Background
Lev Pavlovich was born on January 13, 1920 in Usman, Voronezh, Russian Federation.
Lev Pavlovich was born on January 13, 1920 in Usman, Voronezh, Russian Federation.
After studying in a school for pilots from 1937 to 1940, Lev Pavlovich entered Moscow's Institute of Aviation in 1940, but never completed his schooling there because of the German invasion of 1941. He was evacuated to the Siberian city of Irkutsk, where he worked until the end of World War II in an aviation plant as a technician.
In 1946, Lev Pavlovich entered Voronezh State University.

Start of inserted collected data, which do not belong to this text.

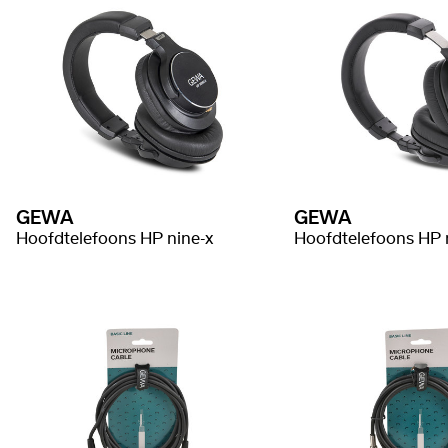
GEWA
GEWA
Hoofdtelefoons HP nine-x
Hoofdtelefoons HP 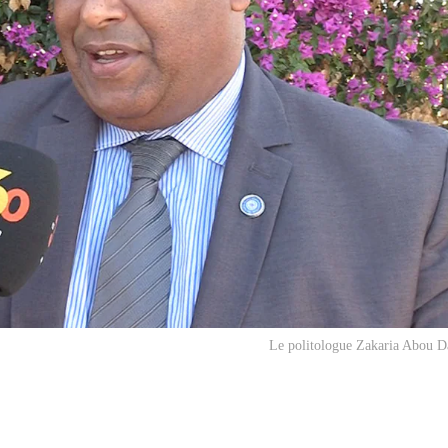
Le politologue Zakaria Abou D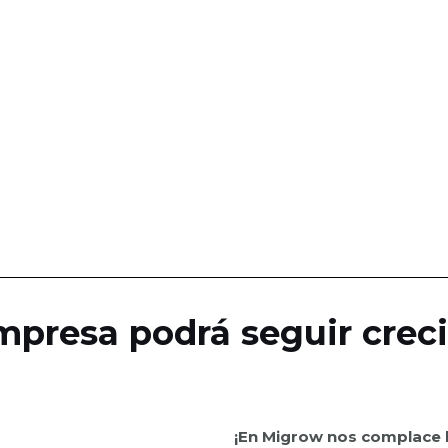
mpresa podrá seguir crec
¡En Migrow nos complace b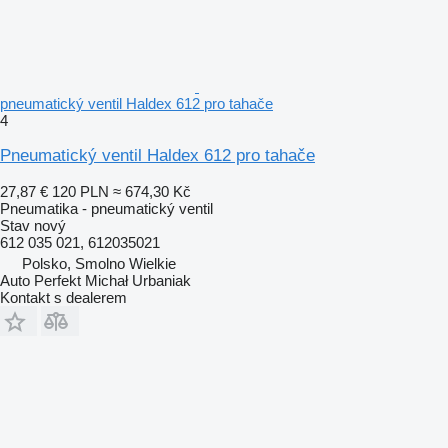
pneumatický ventil Haldex 612 pro tahače
4
Pneumatický ventil Haldex 612 pro tahače
27,87 €
120 PLN
≈ 674,30 Kč
Pneumatika - pneumatický ventil
Stav
nový
612 035 021, 612035021
Polsko, Smolno Wielkie
Auto Perfekt Michał Urbaniak
Kontakt s dealerem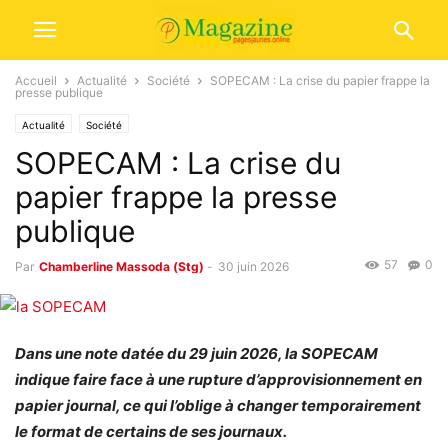
Accueil
Actualité
Société
SOPECAM : La crise du papier frappe la
presse publique
Actualité
Société
SOPECAM : La crise du
papier frappe la presse
publique
57
0
Par
Chamberline Massoda (Stg)
-
30 juin 2026
Dans une note datée du 29 juin 2026, la SOPECAM
indique faire face à une rupture d’approvisionnement en
papier journal, ce qui l’oblige à changer temporairement
le format de certains de ses journaux.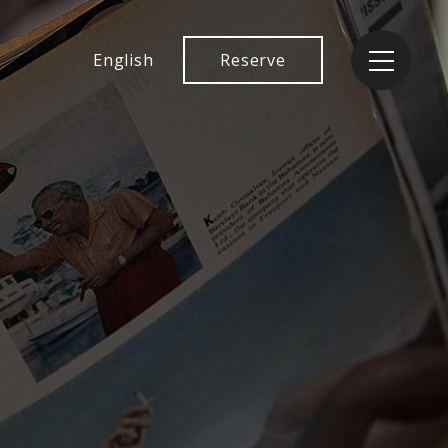
English
Reserve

He received his diploma in physics in 1948. He received his Doctor of Philosophy in physics in 1951. His doctoral thesis, written under the supervision of Maria A. Levitskaya, the first professor of physics at Voronezh State, was on gamma and beta processes in atomic nuclei.
Lev Pavlovich spent the remainder of his career in Voronezh State University's department of theoretical physics. He was an assistant professor (1952-1956), chair (1956-1993) and full professor (from 1971 until his death). During the reconstruction period following World War II, Lev Pavlovich taught nearly all the basic courses in theoretical physics and developed most of the department's elective courses.

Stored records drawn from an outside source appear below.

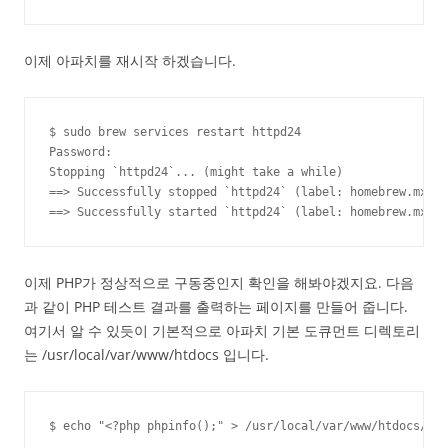
이제 아파치를 재시작 하겠습니다.
$ sudo brew services restart httpd24

Password:

Stopping `httpd24`... (might take a while)

==> Successfully stopped `httpd24` (label: homebrew.mxcl.
==> Successfully started `httpd24` (label: homebrew.mxcl.
이제 PHP가 정상적으로 구동중인지 확인을 해봐야겠지요. 다음
과 같이 PHP 테스트 결과를 출력하는 페이지를 만들어 줍니다.
여기서 알 수 있듯이 기본적으로 아파치 기본 도큐먼트 디렉토리
는 /usr/local/var/www/htdocs 입니다.
$ echo "<?php phpinfo();" > /usr/local/var/www/htdocs/ind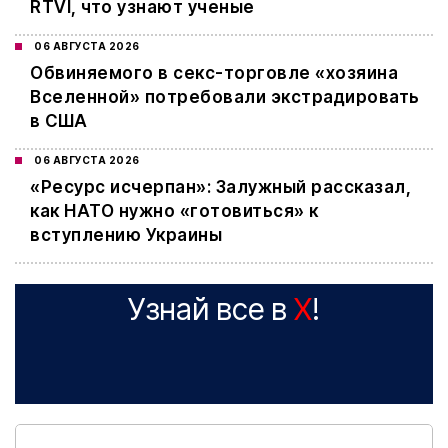
RTVI, что узнают ученые
06 АВГУСТА 2026
Обвиняемого в секс-торговле «хозяина
Вселенной» потребовали экстрадировать
в США
06 АВГУСТА 2026
«Ресурс исчерпан»: Залужный рассказал,
как НАТО нужно «готовиться» к
вступлению Украины
Узнай все в
X
!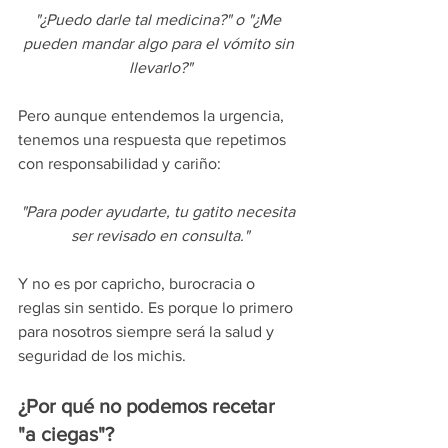
"¿Puedo darle tal medicina?" o "¿Me 
pueden mandar algo para el vómito sin 
llevarlo?"
Pero aunque entendemos la urgencia, 
tenemos una respuesta que repetimos 
con responsabilidad y cariño:
"Para poder ayudarte, tu gatito necesita 
ser revisado en consulta."
Y no es por capricho, burocracia o 
reglas sin sentido. Es porque lo primero 
para nosotros siempre será la salud y 
seguridad de los michis.
¿Por qué no podemos recetar 
"a ciegas"?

Rapoport's scientific achievements spanned a wide range of physics. After becoming a well-known specialist in theoretical nuclear physics during the 1950s, he published works in the then-new fields of superfluidity and superconductivity in the early 1960s. Lev Pavlovich gave a generalization of the Landau-Ginzburg equations applicable for lower temperatures and proposed a microscopic theory of magnetic flux quantization in superconductors.
Lev Pavlovich also contributed to the development of the theory of finite Fermi systems, which he applied to the nuclear processes of beta decay and electron capture. In this work, the Green's function method formed the basis for numerical calculations. Further modifications of the Green's function method enabled researchers to study multiphoton processes in many-electron atoms and in simple molecules and also made possible numerical calculations of higher-order relativistic effects in atomic spectra.
Although Lev Pavlovich was apolitical, when decisions needed to be made, he took a democratic position.
Rapoport was intellectually inquisitive. His interests were not limited to physics or science. For example, Lev Pavlovich was quite knowledgeable about literature and the arts. Also, he typically devoted himself entirely to whatever he was doing, regardless of whether it was science or playing chess with his students.
Married Mariya Pavlovna Kolpachova, August 15, 1948 (divorced May, 1960).